The second Bargue drawing incorporates the use of a light and shadow pattern, and the introduction of gradations of tone in the lights.  This exercise teaches the student to model the volume of the whole form, and to describe simple smaller forms within the context of the big form.

Progressing from the second Bargue, the third exercise concentrates on establishing a hierarchy of values in which smaller forms are included but subordinated to the larger form, and each detail is placed in a logical context.

Bargue 4 moves away from using a one-to-one ratio, to using comparative measurement for a scaled-up drawing.
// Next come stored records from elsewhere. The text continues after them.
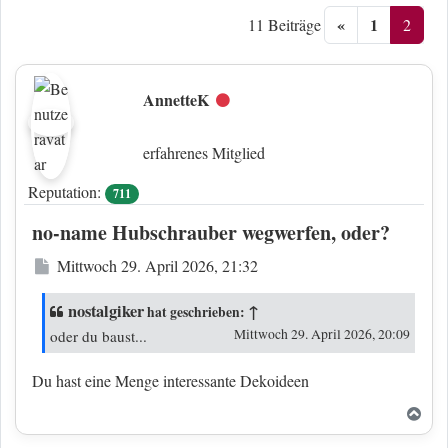
«
1
2
11 Beiträge
AnnetteK
Offline
erfahrenes Mitglied
Reputation:
711
no-name Hubschrauber wegwerfen, oder?
Beitrag
Mittwoch 29. April 2026, 21:32
nostalgiker
↑
hat geschrieben:
Mittwoch 29. April 2026, 20:09
oder du baust...
Du hast eine Menge interessante Dekoideen
Nac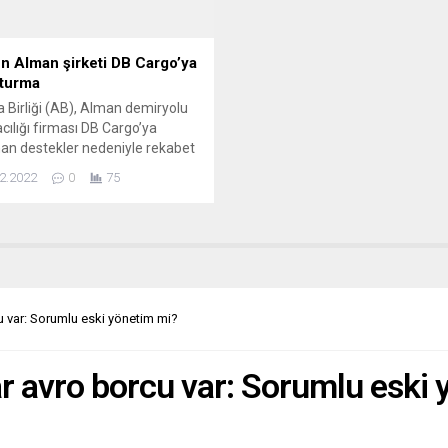
n Alman şirketi DB Cargo’ya
turma
 Birliği (AB), Alman demiryolu
cılığı firması DB Cargo’ya
an destekler nedeniyle rekabet
urması başlattı. AB
2.2022
0
75
onu, Alman demiryolu şirketi
he Bahn’ın (DB Grubu)
olu yük taşımacılığı yapan DB
firmasına sağladığı desteklerin
bet kurallarını ihlal edip
ğini belirlemek üzere resmi
urma başlatıldığını açıkladı.
u var: Sorumlu eski yönetim mi?
mada, DB Cargo’nun kamuya...
ar avro borcu var: Sorumlu eski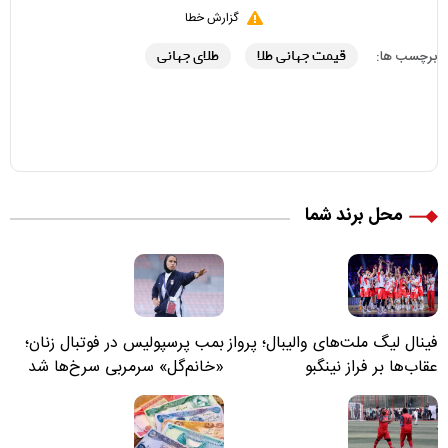
گزارش خطا
قیمت جهانی طلا
طلای جهانی
برچسب ها:
محل برند شما
فینال لیگ ملت‌های والیبال؛ پرواز
بمب پرسپولیس در فوتبال زنان؛
عقاب‌ها بر فراز نینگبو
«خانم‌گل» سرمربی سرخ‌ها شد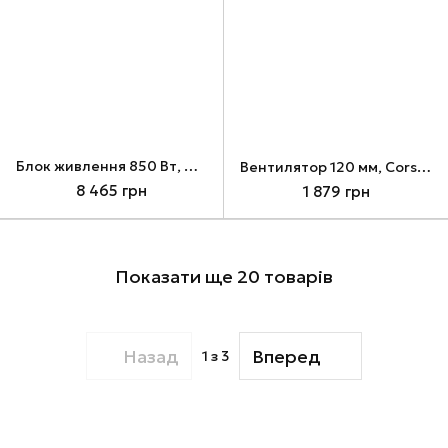
Блок живлення 850 Вт, Corsair RM850x, Black (CP-9020270-EU)
Вентилятор 120 мм, Corsair iCUE AF120 RGB SLIM, Black, 2 шт (CO-9050163-WW)
8 465 грн
1 879 грн
Показати ще 20 товарів
Назад
Вперед
1
з 3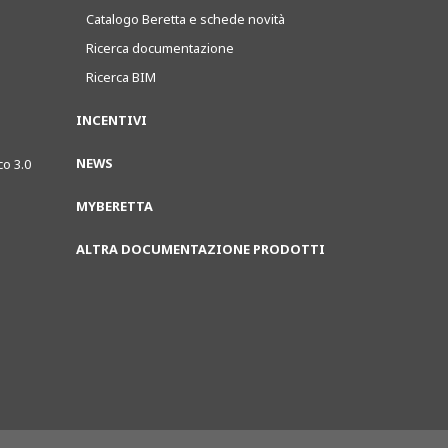
Catalogo Beretta e schede novità
Ricerca documentazione
Ricerca BIM
INCENTIVI
NEWS
co 3.0
MYBERETTA
ALTRA DOCUMENTAZIONE PRODOTTI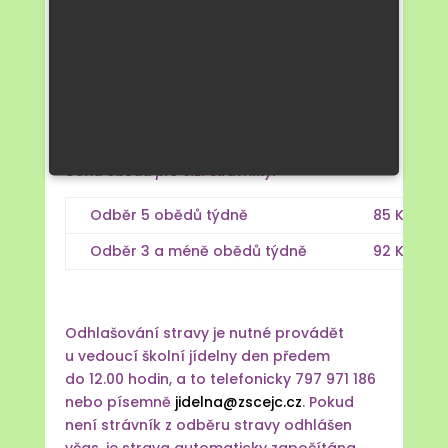
Číslo účtu: 35-1446328339/0800
Dny výběru hotovosti jsou oznamovány
strávníkům předem vyvěšením informace
na dveřích ŠJ MŠ i ZŠ.
Cena oběda pro cizí strávníky:
Odběr 5 obědů týdně
85 Kč/por
Odběr 3 a méně obědů týdně
92 Kč/por
Odhlašování stravy je nutné provádět
u vedoucí školní jídelny den předem
do 12.00 hodin, a to telefonicky 797 971 186
nebo písemně
jidelna@zscejc.cz
. Pokud
není strávník z odběru stravy odhlášen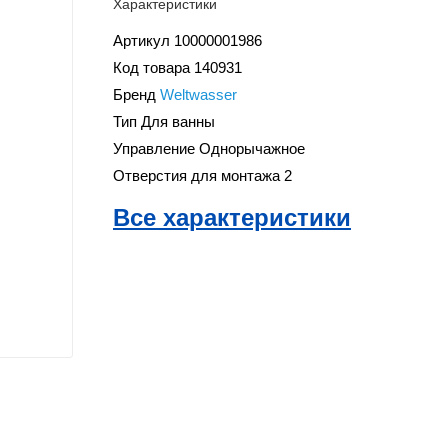
Характеристики
Артикул
10000001986
Код товара
140931
Бренд
Weltwasser
Тип
Для ванны
Управление
Однорычажное
Отверстия для монтажа
2
Все характеристики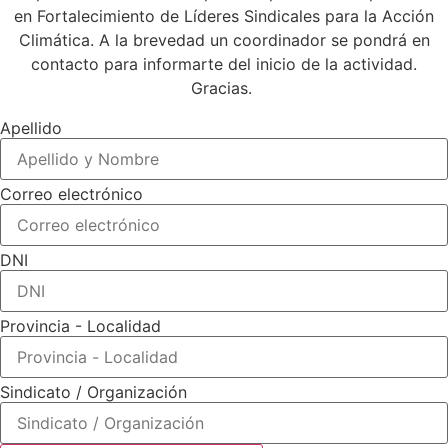
en Fortalecimiento de Líderes Sindicales para la Acción
Climática. A la brevedad un coordinador se pondrá en
contacto para informarte del inicio de la actividad.
Gracias.
Apellido
Correo electrónico
DNI
Provincia - Localidad
Sindicato / Organización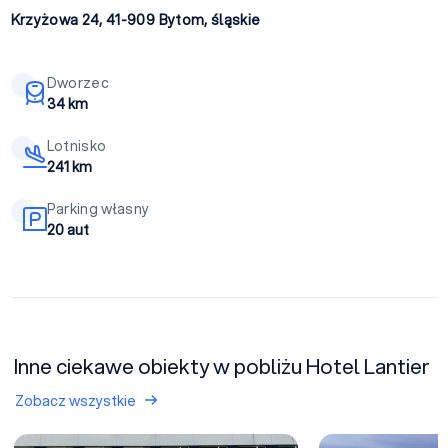
Krzyżowa 24, 41-909
Bytom
,
śląskie
Dworzec
34 km
Lotnisko
241 km
Parking własny
20 aut
Inne ciekawe obiekty w pobliżu Hotel Lantier
Zobacz wszystkie
Hotel voco Katowice
Vienna House Eas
This assignment expands and perfects the student’s ability to model fully the big form and to depict details in both the lights and the shadows.

Line Drawing Mastercopy

 

Pencil Mastercopy 1

 

Pencil Mastercopy 2

Working from Bargue line drawings and using comparative measurement, this assignment brings together all the elements of figure drawing: capturing the model’s gesture, distilling the form into its component parts, measuring for accurate proportions, and developing expressive line quality.

Working from a selection of 19th Century Master drawings, students may choose a portrait or a figure drawing for their first pencil Mastercopy.  Skills learned from Bargue drawings are put into practice here, in preparation for producing a fully finished drawing from life.

This assignment required comparative measurement to scale up the subject.  The original is more complex, and more gestureful, unusual or expressive than a student would encounter in a life class.  Like the first Mastercopy, this is done in pencil on a neutral background.

Charcoal Mastercopy

 

Charcoal Cast 1

 

Charcoal Cast 2

This is a Fortuny, Prud’Hon or Russian Mastercopy.  The student is introduced to charcoal to draw the figure.  Charcoal allows for a fuller range of values and demands greater control from the student.  More subtlety of shade and form is required.  This figure is drawn within the context of a spatial background.

This is the first drawing from a three-dimensional object. The cast is a simplified relief, such as lips, nose, eye or ear from Michaelangelo’s David.  It is set against a flat, single-value background.  This marks the introduction of the sight-size method, involving accurate measuring from a fixed stand-point.  The drawing is done in charcoal.

The second cast is a Classical bust or skull.  It is a three-dimensional form, rather than a relief. It is a larger drawing, and incorporates the subtleties of smaller, intricate forms, within the context of the larger form.  The background includes a movement of light, which requires control of dark values over a large passage.

Charcoal and Chalk Cast (optional)

Charcoal  and Chalk Cast (optional)

This cast is a more intricate form such as a hand or foot, which includes tendons, veins and pores.  Chalk as well as charcoal is used for this drawing.  Completion of this assignment demonstrates mastery of these different materials to capture exact tonal relationships.